■ Aim of the exercise
Please copy every line from the following entries in which the word "донишҷӯёни" appears.

■ Exercise material

--- --- ---

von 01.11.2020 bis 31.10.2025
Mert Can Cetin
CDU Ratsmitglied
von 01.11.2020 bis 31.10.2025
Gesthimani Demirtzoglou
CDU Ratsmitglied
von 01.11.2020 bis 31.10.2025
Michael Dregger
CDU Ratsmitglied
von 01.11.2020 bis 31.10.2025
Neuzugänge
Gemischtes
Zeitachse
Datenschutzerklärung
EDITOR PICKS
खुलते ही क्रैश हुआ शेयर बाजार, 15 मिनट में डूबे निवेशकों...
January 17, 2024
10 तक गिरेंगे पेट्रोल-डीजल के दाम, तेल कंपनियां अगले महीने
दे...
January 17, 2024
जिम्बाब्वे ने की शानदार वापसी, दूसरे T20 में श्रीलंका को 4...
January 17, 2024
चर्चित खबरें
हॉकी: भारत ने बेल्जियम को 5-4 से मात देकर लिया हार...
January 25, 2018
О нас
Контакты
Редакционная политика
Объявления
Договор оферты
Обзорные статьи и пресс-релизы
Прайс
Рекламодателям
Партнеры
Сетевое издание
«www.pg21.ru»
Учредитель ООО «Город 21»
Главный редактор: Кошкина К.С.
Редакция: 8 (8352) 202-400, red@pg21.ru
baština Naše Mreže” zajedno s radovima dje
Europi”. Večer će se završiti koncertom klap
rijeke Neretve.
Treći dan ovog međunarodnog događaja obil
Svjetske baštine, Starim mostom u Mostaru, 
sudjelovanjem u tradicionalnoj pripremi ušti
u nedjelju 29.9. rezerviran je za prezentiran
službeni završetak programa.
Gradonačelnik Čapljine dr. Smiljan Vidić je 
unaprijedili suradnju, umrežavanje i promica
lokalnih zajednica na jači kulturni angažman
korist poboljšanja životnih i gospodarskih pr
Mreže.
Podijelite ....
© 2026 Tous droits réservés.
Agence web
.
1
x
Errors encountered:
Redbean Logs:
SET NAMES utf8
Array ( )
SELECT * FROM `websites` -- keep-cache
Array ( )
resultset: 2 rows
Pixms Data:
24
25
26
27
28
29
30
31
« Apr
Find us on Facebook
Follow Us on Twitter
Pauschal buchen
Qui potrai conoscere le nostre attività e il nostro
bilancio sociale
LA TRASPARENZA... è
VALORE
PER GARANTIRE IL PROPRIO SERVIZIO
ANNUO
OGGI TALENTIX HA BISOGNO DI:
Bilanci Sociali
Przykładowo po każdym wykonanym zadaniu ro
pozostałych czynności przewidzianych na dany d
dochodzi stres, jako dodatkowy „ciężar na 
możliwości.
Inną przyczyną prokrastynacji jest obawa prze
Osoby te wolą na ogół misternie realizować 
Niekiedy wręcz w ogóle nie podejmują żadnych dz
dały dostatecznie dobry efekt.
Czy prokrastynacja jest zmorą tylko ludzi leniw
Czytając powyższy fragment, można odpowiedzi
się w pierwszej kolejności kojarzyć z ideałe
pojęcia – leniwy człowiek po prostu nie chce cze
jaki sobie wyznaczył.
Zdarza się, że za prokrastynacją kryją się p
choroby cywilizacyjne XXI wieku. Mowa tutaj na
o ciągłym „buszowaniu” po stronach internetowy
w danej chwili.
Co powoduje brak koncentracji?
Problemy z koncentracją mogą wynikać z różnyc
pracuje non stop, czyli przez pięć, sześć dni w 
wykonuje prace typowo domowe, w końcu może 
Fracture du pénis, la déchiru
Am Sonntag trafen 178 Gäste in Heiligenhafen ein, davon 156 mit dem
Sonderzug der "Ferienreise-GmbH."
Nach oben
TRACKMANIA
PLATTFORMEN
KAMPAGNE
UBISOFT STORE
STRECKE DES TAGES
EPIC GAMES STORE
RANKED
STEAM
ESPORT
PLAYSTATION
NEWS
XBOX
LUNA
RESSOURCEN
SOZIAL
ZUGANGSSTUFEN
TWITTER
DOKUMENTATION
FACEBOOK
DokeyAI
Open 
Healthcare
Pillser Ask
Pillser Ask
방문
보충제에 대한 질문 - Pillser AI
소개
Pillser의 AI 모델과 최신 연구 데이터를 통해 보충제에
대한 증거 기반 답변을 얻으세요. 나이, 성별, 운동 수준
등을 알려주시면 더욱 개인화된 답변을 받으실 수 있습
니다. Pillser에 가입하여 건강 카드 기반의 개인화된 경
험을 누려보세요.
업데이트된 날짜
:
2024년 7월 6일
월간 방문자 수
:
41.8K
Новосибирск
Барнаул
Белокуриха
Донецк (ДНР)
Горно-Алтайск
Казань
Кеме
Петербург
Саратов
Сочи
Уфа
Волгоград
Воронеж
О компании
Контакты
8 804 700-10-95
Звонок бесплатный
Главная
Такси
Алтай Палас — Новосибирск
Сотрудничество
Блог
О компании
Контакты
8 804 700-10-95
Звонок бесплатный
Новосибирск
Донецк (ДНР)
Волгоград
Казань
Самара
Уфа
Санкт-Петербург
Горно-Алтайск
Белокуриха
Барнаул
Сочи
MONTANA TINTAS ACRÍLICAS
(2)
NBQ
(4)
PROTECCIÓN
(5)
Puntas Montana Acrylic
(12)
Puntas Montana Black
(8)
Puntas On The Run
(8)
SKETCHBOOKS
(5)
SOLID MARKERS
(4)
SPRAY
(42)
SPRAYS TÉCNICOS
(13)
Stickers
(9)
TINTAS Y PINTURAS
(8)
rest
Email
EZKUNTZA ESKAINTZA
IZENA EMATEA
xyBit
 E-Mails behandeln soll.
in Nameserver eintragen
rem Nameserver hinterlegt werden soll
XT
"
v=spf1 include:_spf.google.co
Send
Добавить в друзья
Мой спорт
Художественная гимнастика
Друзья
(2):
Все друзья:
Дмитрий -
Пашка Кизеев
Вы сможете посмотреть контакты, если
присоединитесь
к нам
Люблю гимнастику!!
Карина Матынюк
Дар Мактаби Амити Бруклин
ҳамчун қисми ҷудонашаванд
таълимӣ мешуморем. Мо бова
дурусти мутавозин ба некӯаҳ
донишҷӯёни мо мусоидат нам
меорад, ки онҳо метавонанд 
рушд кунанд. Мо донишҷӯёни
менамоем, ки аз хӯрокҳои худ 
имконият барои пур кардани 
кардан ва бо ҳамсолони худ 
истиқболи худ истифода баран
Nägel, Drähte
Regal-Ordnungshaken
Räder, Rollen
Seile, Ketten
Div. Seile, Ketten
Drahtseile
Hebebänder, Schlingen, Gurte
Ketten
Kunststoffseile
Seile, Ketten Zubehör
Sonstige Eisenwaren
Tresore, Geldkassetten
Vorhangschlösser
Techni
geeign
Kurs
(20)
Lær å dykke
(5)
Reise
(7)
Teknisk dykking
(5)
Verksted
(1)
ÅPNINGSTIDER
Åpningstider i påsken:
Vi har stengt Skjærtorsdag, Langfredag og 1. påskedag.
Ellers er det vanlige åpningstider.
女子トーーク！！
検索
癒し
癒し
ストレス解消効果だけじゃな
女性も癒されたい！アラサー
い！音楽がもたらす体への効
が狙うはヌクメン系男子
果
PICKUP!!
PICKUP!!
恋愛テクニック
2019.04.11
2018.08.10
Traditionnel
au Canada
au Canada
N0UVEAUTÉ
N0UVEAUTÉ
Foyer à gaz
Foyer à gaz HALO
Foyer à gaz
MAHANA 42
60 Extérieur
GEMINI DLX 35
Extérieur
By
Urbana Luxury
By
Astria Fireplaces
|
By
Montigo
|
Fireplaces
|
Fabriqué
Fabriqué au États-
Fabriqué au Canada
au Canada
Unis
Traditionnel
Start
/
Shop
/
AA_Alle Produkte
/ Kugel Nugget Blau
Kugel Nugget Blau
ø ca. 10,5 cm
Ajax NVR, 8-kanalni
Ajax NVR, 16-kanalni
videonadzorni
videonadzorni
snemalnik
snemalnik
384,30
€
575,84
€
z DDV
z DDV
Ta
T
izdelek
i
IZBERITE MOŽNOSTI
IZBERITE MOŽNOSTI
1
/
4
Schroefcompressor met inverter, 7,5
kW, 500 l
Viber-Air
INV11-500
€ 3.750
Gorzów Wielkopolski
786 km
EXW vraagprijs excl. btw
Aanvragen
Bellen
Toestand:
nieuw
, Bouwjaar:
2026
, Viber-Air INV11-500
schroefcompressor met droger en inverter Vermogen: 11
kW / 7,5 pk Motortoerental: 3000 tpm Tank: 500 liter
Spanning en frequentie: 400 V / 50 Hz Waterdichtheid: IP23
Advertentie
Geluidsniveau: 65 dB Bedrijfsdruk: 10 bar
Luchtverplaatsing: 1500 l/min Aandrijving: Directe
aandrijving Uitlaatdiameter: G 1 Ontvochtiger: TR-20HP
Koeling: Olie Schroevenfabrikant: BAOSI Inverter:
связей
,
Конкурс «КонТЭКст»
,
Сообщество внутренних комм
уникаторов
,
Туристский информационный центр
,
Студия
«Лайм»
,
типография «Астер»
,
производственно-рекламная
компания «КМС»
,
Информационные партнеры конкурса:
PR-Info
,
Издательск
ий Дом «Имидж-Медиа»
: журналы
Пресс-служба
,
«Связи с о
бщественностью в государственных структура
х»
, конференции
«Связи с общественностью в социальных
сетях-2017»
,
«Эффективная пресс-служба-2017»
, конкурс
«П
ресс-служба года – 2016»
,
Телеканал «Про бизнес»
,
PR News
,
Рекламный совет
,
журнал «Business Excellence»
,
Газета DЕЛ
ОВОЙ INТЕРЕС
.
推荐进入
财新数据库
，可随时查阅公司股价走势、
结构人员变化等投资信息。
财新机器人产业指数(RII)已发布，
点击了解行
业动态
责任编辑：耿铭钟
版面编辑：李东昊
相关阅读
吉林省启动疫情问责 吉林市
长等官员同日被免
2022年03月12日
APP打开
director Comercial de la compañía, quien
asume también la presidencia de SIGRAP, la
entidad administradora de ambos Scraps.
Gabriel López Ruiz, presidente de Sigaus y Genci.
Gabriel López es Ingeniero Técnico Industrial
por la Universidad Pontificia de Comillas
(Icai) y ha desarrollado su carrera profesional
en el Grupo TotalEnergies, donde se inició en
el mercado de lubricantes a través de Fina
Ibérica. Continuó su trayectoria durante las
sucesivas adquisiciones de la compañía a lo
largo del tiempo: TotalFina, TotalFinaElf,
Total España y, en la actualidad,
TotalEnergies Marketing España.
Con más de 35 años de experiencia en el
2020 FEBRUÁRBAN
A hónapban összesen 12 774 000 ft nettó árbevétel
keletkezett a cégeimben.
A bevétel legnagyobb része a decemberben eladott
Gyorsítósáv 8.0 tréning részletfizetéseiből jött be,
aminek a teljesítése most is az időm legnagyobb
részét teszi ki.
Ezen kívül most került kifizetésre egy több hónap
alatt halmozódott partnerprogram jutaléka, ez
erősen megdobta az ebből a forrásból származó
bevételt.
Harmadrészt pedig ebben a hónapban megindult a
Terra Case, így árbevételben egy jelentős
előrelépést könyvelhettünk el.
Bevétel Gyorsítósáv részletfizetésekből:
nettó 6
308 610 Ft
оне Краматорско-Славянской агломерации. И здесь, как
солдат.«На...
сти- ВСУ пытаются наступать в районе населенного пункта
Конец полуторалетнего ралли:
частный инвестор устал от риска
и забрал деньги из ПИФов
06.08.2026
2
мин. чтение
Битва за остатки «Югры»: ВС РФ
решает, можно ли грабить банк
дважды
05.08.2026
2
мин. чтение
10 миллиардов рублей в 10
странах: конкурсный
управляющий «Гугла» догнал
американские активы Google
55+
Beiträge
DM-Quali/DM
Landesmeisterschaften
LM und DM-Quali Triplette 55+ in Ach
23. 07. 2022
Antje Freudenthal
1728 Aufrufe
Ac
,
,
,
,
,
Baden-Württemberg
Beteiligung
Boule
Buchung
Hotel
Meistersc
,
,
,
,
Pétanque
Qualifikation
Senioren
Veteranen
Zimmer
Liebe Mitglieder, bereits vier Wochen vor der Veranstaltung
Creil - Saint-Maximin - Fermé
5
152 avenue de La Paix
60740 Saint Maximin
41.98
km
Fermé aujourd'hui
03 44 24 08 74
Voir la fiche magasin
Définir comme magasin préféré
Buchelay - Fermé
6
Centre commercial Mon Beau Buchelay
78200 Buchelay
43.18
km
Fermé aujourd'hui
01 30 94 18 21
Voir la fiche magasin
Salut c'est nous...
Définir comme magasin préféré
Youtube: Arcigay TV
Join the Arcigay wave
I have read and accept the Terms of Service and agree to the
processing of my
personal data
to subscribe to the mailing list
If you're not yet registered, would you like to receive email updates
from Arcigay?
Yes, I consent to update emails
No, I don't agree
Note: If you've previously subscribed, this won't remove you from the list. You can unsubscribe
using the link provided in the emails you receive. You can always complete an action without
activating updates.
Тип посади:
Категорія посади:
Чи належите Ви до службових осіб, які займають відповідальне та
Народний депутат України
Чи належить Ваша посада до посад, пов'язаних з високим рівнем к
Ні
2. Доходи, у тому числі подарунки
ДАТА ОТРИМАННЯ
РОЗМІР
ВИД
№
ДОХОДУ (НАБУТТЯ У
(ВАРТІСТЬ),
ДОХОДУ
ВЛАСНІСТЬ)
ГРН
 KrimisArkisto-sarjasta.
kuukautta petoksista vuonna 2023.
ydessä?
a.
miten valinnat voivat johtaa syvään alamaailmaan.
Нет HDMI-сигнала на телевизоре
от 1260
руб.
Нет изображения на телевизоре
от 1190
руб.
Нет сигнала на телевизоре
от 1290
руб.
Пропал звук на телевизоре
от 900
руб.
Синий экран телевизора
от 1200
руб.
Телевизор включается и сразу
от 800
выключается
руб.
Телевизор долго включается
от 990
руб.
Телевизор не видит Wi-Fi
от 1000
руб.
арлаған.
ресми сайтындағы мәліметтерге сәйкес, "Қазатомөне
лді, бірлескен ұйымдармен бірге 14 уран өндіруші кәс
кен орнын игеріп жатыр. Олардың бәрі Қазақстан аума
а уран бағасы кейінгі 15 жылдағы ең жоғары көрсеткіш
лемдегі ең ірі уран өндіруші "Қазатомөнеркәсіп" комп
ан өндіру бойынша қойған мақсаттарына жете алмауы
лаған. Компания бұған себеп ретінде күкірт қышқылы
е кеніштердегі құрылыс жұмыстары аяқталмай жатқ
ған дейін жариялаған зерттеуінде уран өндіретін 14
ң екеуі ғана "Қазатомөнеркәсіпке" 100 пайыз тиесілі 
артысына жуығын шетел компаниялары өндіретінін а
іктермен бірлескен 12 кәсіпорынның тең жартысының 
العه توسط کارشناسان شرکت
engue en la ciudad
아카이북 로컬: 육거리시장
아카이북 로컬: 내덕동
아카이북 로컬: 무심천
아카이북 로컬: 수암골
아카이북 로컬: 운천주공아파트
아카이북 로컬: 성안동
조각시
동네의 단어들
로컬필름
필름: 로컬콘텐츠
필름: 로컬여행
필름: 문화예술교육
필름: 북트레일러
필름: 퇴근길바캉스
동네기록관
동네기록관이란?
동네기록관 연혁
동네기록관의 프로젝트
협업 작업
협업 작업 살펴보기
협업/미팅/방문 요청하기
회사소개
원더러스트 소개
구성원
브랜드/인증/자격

--- --- ---

■ Result of the task
донишҷӯёни мо мусоидат нам
рушд кунанд. Мо донишҷӯёни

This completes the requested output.